ショタコンの語源

構成要素:属性 − ショタ


言いはじめたのは誰?

 「ロリコン(ロリータコンプレックス)」の語源が、ナボコフの小説「ロリータ」に由来することは世界的に知られている。しかし、少年への偏愛に限定された「ショタコン」については、日本国内に浸透するばかりである。
 ご存じの方も多いであろう、後者は日本で発明された言葉だ。
 初出は当時隔月雑誌であった「ふぁんろーど」(1981年5月号)。これは後に「ファンロード」と改題されたオタク向け投稿雑誌の創刊5号である。
 このP.73に「ふぁんろ〜ど★くりにっく」というコーナーがあり、読者が質問をし、編集者や別の読者が、ときにはマジメに、ときにはネタで回答をするという誌上Q&Aを展開していた。

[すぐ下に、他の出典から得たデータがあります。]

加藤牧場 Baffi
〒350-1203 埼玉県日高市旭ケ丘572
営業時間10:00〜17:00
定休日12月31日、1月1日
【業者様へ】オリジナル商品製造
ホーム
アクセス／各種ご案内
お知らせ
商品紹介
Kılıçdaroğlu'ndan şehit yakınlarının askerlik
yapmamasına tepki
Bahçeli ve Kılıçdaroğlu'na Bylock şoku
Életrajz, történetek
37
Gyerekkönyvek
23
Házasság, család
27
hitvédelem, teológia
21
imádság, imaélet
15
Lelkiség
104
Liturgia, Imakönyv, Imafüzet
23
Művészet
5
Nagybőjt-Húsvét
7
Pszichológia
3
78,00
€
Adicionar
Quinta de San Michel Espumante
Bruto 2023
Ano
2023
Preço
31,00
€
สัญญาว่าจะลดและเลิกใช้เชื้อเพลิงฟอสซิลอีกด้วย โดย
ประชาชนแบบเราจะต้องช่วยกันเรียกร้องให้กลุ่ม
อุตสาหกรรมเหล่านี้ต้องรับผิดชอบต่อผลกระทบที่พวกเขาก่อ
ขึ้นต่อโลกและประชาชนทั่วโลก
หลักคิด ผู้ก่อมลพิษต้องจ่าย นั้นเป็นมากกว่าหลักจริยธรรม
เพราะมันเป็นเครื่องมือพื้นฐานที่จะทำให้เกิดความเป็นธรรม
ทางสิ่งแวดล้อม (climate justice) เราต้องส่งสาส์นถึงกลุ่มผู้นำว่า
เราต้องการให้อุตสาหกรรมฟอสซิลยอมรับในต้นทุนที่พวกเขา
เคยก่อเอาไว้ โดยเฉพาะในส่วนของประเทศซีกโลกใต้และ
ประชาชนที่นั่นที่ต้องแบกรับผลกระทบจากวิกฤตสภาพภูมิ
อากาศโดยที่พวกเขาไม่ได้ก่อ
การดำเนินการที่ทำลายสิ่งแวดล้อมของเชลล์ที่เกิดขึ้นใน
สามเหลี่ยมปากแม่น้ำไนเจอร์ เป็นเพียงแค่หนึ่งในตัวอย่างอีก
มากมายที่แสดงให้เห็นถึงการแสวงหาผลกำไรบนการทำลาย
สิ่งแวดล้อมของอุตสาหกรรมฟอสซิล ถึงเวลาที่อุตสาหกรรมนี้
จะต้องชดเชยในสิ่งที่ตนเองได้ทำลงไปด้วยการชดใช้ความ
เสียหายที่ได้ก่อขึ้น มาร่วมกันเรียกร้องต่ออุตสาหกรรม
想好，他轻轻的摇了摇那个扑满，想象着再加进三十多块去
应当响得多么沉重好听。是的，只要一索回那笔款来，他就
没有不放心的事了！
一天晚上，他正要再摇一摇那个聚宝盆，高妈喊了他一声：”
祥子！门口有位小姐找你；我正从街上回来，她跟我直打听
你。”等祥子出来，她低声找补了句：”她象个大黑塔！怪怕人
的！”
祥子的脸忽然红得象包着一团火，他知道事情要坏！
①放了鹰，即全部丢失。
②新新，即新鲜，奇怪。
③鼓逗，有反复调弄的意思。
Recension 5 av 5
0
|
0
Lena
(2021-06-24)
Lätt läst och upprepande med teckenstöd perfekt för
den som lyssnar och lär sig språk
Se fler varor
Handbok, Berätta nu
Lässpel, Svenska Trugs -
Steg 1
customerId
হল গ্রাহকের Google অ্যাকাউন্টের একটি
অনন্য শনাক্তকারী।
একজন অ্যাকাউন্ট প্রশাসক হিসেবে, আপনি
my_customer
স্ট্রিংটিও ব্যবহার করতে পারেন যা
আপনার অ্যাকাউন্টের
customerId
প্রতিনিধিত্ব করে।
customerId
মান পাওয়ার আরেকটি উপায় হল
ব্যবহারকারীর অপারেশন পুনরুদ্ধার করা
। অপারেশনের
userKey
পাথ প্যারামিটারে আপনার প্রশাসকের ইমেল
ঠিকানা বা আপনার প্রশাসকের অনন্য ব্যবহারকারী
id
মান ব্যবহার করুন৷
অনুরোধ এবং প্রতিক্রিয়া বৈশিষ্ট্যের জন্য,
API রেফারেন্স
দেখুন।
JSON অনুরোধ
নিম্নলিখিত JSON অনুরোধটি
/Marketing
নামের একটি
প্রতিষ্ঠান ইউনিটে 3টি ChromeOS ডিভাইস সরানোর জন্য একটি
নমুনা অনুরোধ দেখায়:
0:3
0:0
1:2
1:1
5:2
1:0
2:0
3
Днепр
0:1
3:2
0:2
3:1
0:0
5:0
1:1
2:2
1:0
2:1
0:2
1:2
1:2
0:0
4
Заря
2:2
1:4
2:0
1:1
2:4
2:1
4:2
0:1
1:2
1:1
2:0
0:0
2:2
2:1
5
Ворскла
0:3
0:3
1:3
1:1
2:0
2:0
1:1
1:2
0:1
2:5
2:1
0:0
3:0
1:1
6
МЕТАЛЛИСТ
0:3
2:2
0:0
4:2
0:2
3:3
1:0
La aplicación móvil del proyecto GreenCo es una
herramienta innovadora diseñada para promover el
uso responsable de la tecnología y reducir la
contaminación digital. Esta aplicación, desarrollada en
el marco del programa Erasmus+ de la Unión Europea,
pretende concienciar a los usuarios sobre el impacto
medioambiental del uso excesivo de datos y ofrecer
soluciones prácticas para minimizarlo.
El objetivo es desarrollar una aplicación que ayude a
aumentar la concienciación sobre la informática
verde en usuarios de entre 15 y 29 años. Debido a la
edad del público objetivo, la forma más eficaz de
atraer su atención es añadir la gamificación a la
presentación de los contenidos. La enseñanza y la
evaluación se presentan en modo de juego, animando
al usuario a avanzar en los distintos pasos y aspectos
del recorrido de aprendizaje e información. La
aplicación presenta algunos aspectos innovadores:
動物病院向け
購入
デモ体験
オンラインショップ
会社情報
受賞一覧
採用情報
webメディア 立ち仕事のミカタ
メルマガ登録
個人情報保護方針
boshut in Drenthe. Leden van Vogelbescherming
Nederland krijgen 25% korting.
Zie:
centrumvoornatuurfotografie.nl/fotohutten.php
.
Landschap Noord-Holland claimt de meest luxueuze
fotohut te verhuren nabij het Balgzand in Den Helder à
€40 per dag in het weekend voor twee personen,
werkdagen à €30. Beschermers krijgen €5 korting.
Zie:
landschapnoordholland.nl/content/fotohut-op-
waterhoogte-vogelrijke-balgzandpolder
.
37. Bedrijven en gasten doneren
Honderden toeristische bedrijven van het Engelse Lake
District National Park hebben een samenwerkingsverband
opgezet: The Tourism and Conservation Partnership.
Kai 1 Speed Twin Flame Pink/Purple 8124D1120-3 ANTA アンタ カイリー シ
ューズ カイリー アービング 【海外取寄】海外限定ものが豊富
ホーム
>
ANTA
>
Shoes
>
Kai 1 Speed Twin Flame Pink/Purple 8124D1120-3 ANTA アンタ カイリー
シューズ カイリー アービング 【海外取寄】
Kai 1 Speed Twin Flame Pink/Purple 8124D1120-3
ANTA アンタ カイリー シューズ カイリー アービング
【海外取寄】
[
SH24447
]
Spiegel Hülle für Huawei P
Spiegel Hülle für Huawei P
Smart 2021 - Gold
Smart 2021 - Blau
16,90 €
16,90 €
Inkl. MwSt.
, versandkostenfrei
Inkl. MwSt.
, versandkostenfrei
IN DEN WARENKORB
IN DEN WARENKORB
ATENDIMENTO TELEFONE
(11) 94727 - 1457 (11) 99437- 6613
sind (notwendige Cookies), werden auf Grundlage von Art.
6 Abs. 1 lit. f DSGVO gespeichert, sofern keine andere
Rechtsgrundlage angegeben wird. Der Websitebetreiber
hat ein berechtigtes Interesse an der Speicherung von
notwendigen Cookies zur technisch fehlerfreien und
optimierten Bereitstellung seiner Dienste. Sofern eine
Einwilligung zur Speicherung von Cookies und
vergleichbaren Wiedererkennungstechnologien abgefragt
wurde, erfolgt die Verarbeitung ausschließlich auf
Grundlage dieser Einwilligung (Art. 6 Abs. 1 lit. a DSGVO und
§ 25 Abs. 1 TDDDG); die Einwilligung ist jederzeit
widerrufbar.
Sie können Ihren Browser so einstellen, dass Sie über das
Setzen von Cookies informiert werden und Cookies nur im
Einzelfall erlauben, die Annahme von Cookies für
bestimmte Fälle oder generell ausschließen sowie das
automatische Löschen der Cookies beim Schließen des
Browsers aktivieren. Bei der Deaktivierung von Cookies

以下枠内引用(※投稿者名は割愛、BGは掲載時ママ、赤字部分はこちらの手によるもの)
Q ぼくにミーハーとロリコンとロリータコンプレックスのちがいをおせ〜て下さい!
A ミーハーはお子様で、ロリコンはお子様しか好きになれないことで、ロリータ・コンプレックスはそのフルネームです。
Q 男の人が小さな女の子を好きなのをロリコンといっている意味はわかるのですが、それじゃあ、女の人が小さな男の子を好きなのはなんというのでしょうか……。
A 同じ言葉で総称してもいいはずです。そもそもロリコンは、ロリータという女の子を好きになったことからきた名称ですが、正太郎クンを好きになったからショタコンとかいうのは、なんとなくゴロが悪いではありませんか。
 ふぁんろーど1981年5月号(昭和56年5月25日発行)定価390円
 編集人:浜松克樹 発行人:海野榮一 発行:ラポート株式会社 印刷:大日本印刷株式会社


 この「正太郎クン」とは、横山光輝氏のSFマンガ「鉄人28号」の主人公「金田正太郎」のこと。これは最も一般に知られている少年キャラとして引用されたのだろう。
 ちなみに、当時の読者は、1981年という時代から、日本テレビで放映されていたアニメ「太陽の使者 鉄人28号」(放映期間:1980年10月3日〜1981年9月25日)を思い浮かべていたことだろう。
←「ショタコン」という言葉がはじめて誕生した「ふぁんろ〜ど1981年5月号」。古書店で入手したため、表紙がボロボロなのはカンベンされたし


その言葉はすぐさまに市民権を得た

 編集部側は、「ショタコン」をネタとして提起したつもりだったのだろう。
 しかし、ふぁんろ〜ど読者(後にローディストと総称される人々)に、この言葉は抵抗なく広まってしまったようだ。次に発行された7月号では、早くも巻末の「ろ〜どらんなあ」というコーナーで「ショタコンVSロリコン!?」 というワクが設けられるぐらいのハガキが届いている。
 また、同号「ふぁんろ〜ど★くりにっく」でも、編集部側がこの用語を公式なものとして使用しているのがわかるだろう。

以下枠内引用(※投稿者名は割愛、BGは掲載時ママ)
Q ぼくのように男が男の小さい子(カツやパイパー・ルウなど)を好きになるとなんというのですか?
A やっぱりこれも、ショタコン(正太郎コンプレックス)の一種でしょう……。
 ふぁんろーど1981年7月号(昭和56年7月25日発行)定価390円
 編集人:浜松克樹 発行人:海野榮一 発行:ラポート株式会社 印刷:大日本印刷株式会社


 そういうわけで、「ショタコンの語源って?」という幾度となく繰り返された話題が、馴染みの匿名掲示板にでも上がった場合、この記事を読んだ貴方は「ファンロードが発祥である」と書き込むことができる。
 そして、誰かに先を越された場合は、「正確にはふぁんろ〜どだよ」と揚げ足を取ってみせることもできるのだ。